I had thought that there would either be no link with the old use of the site, or merely a token reference to it - in the name of a road or building perhaps. I was expecting a series of industrial buildings in the modern 'warehouse' style. What I saw instead was a rather attractive affordable-housing estate - already fully occupied - nicely finished off with planting and green areas and some beautiful street furniture that went much further than strictly necessary to remind residents and visitors - and the town at large - that a nationally important factory had once existed here. I was impressed. 

I parked Sophie and walked around to take the place in.


I've passed over the entrance to the development for the moment - you'll soon see it. While driving in, and looking for a place to park, I noticed that I was on Parker Drive. And I passed street signs for Arrow Lane and Fountain Row.

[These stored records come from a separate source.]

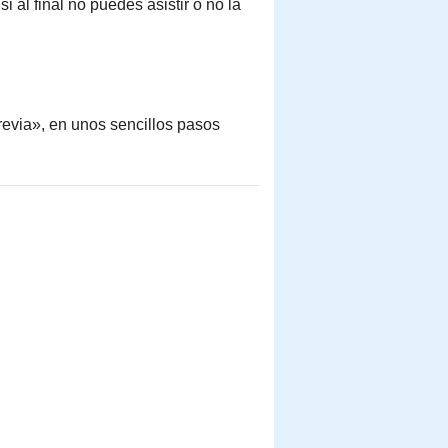
si al final no puedes asistir o no la
revia», en unos sencillos pasos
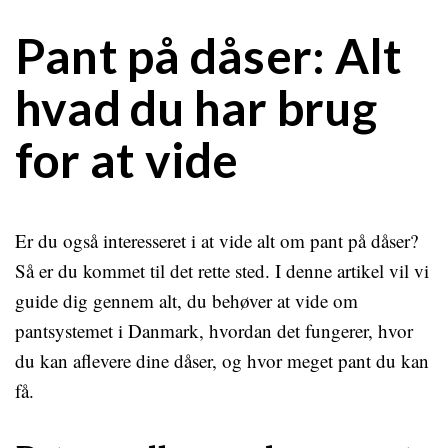
Pant på dåser: Alt
hvad du har brug
for at vide
Er du også interesseret i at vide alt om pant på dåser?
Så er du kommet til det rette sted. I denne artikel vil vi
guide dig gennem alt, du behøver at vide om
pantsystemet i Danmark, hvordan det fungerer, hvor
du kan aflevere dine dåser, og hvor meget pant du kan
få.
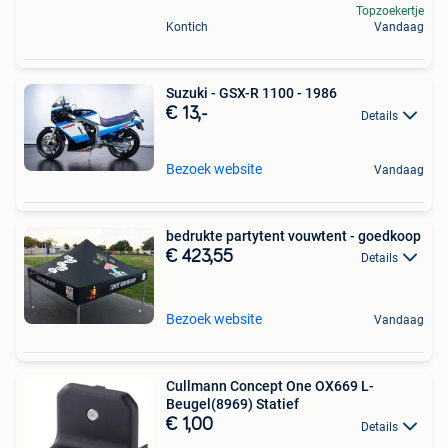
Topzoekertje
Kontich
Vandaag
Suzuki - GSX-R 1100 - 1986
€ 13,-
Details
Bezoek website
Vandaag
bedrukte partytent vouwtent - goedkoop
€ 423,55
Details
Bezoek website
Vandaag
Cullmann Concept One OX669 L-
Beugel(8969) Statief
€ 1,00
Details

Arrow Lane was obviously referencing the iconic arrow clip that Parker put, in one form or another, on all its pens. Fountain Row clearly brought to mind 'fountain pen'. And a bit further along was Sonnet Drive. 

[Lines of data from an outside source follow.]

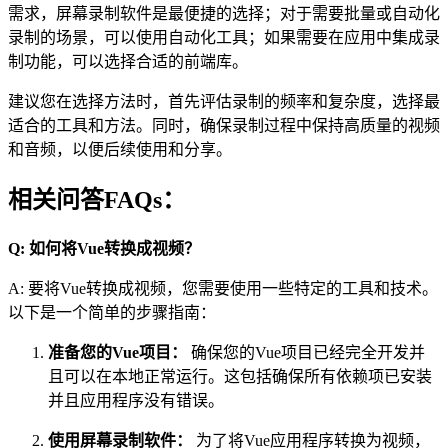
需求，屏幕录制软件是最便捷的选择；对于需要批量或自动化
录制的场景，可以使用自动化工具；如果需要在应用中集成录
制功能，可以选择合适的前端库。
建议您在选择方法时，首先评估录制的频率和复杂度，选择最
适合的工具和方法。同时，确保录制过程中保持高质量的视频
和音频，以便后续使用和分享。
相关问答FAQs：
Q: 如何将Vue转换成视频？
A: 要将Vue转换成视频，您需要使用一些特定的工具和技术。
以下是一个简单的步骤指南：
准备您的Vue项目：
确保您的Vue项目已经完全开发并
且可以在本地正常运行。这包括确保所有依赖项已安装
并且应用程序没有错误。
使用屏幕录制软件：
为了将Vue应用程序转换为视频，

The Sonnet was (and still is) a popular Parker fountain pen. 

Right where I was parked was an information panel that explained the timeline for the Parker Pen manufacturing here, and the aims of the development. Click on any of these shots to enlarge them.


They'd called the development Safford Park, in memory of Parker's founder in the nineteenth century. 

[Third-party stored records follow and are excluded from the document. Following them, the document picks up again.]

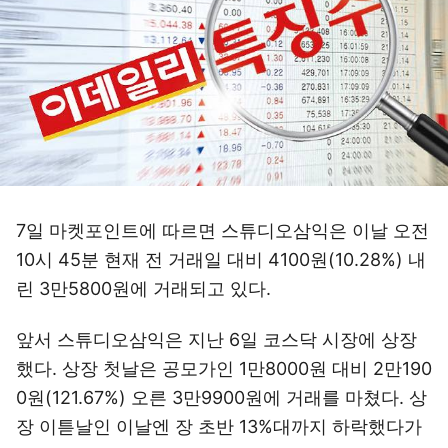
7일 마켓포인트에 따르면 스튜디오삼익은 이날 오전
10시 45분 현재 전 거래일 대비 4100원(10.28%) 내
린 3만5800원에 거래되고 있다.
앞서 스튜디오삼익은 지난 6일 코스닥 시장에 상장
했다. 상장 첫날은 공모가인 1만8000원 대비 2만190
0원(121.67%) 오른 3만9900원에 거래를 마쳤다. 상
장 이튿날인 이날엔 장 초반 13%대까지 하락했다가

The estate was still new, and on the whole it seemed clear that its residents were being careful to keep it looking that way. 'Affordable housing' isn't actually cheap, and if you have paid a small fortune to own one of these modern housing units, there is an incentive to look after them. There was a variety of building styles. I especially liked the curving take on traditional terraced houses in Arrow Lane.


But the most enjoyable part was at the entrance. 


On each side of the road into the estate - Parker Drive - was a giant stainless-steel fountain pen nib, set on a white plinth, and roughly as tall as myself. 


These were embellishments of beauty. They were almost exactly what real nibs would look like (as on the Sonnet), except that they bore the text SAFFORD PARK. They were like nib-shaped mirrors. 

Behind each of these sentinels was a line of coloured bollards, in the form of giant pen caps - with, of course, the Parker arrow clip.


It was extraordinary. What a brilliant idea. And it was all much more than I had expected to see. 

But there's even more. I had a notion (from the information panel) that the giant stainless-steel nibs might be lit up in some way at night. The opportunity to go there after dark came up last week. I'd spent the day in Kent, with Romney Marsh my main objective, and I timed my departure for home so that I'd be passing through Newhaven well after sunset. As I turned into the estate, I thought I saw a blue glimmer from the two giant nibs. I parked as before, and walked back to take a close look.


Nothing was happening with the coloured pen caps. I walked on, stood next to that white van, and looked back.


Hmm. The giant nibs seemed to have a blue light inside them that - every few seconds - flared up, then died away. I got in close and took a series of shots at mid-flare.


I couldn't see what was producing the blue light, nor how it was able to grow brighter before waning. But it lit up a line of apertures around the base of the nib, as well as the SAFFORD PARK lettering. It was rather discreet illumination, all said. In any event, a very nice touch. 

Quite possibly this is the prettiest thing in Newhaven just now. I'm hoping that rival developments will try to cap it, so that bit by bit Newhaven becomes more attractive as a rather cool and chic place to live. I hear that the large quayside scrapyard further down the road is being moved to a bigger site on the Thames estuary, freeing up the land for fresh use. An opportunity then.